Moreover, not even master-planned developments like the Ladbroke Estate were constructed uniformly as 'six-storey walls of apartments' (or six-storey rowhouses, rather). Instead, they were planned to include a mix of housing types and tenures -- the largest and grandest terraces fronting the garden squares, but also mews to house servants and streets of second- or third-rate dwellings for tradesmen and the petite bourgeoisie.

Finally, 10023, I more or less agree with you on bulldozing streets of insipid early twentieth-century semidetached houses. But your complaints about the postwar stuff are tangential to the discussion about density -- most of those estates are quite dense (in fact, the LCC put limits on their density to try to make them more humane, but those limits were often bypassed e.g. in the World's End Estate in Chelsea).
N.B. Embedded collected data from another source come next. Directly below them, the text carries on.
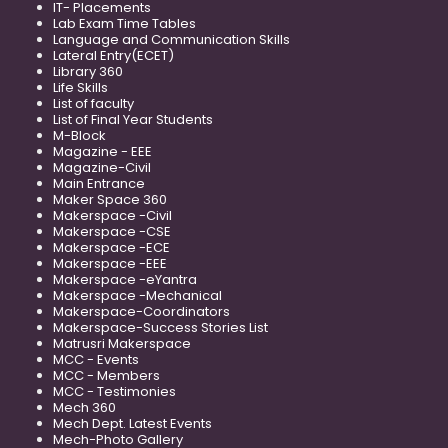
IT- Placements
Lab Exam Time Tables
Language and Communication Skills
Lateral Entry(ECET)
Library 360
Life Skills
List of faculty
List of Final Year Students
M-Block
Magazine - EEE
Magazine-Civil
Main Entrance
Maker Space 360
Makerspace -Civil
Makerspace -CSE
Makerspace -ECE
Makerspace -EEE
Makerspace -eYantra
Makerspace -Mechanical
Makerspace-Coordinators
Makerspace-Success Stories List
Matrusri Makerspace
MCC - Events
MCC - Members
MCC - Testimonies
Mech 360
Mech Dept. Latest Events
Mech-Photo Gallery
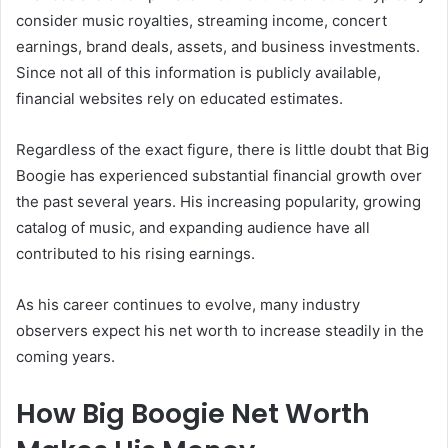
consider music royalties, streaming income, concert
earnings, brand deals, assets, and business investments.
Since not all of this information is publicly available,
financial websites rely on educated estimates.
Regardless of the exact figure, there is little doubt that Big
Boogie has experienced substantial financial growth over
the past several years. His increasing popularity, growing
catalog of music, and expanding audience have all
contributed to his rising earnings.
As his career continues to evolve, many industry
observers expect his net worth to increase steadily in the
coming years.
How Big Boogie Net Worth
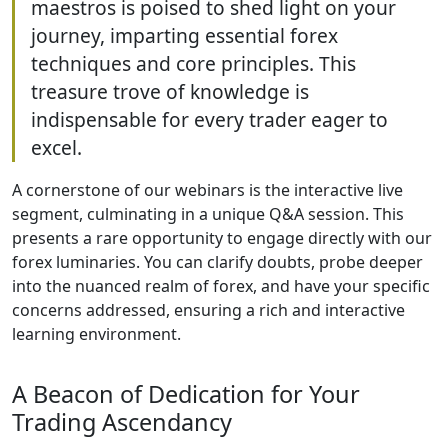
maestros is poised to shed light on your
journey, imparting essential forex
techniques and core principles. This
treasure trove of knowledge is
indispensable for every trader eager to
excel.
A cornerstone of our webinars is the interactive live
segment, culminating in a unique Q&A session. This
presents a rare opportunity to engage directly with our
forex luminaries. You can clarify doubts, probe deeper
into the nuanced realm of forex, and have your specific
concerns addressed, ensuring a rich and interactive
learning environment.
A Beacon of Dedication for Your
Trading Ascendancy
Your problem with the postwar housing seems to be mainly aesthetic. I don't entirely disagree, though much of it is also beautiful -- notably World's End, Golden Lane, the Barbican, Alexandra Road, Highgate New Town, and so on. Moreover, cities are historical and the postwar housing is far too deeply engrained in what London has been and is today (dense, ugly, juxtaposed, mismatched, multicultural) to simply wish it away, magically replacing the actual city with some sort of idealized, generic, faux-historical New Urbanist homogeneity. I think I understand your wish to replace the ugly but dense and egalitarian London rebuilt heroically from the rubble of the Blitz by generations of Labour councils... but it won't happen, and I'm glad of that.

Finally, that article somewhat deceptively classes London boroughs by density of housing units rather than density of people actually living in them. By the measure of ppl/km2, my borough (Islington) is significantly denser than K&C. And Islington is certainly not composed uniformly of garden squares and six-storey terraces!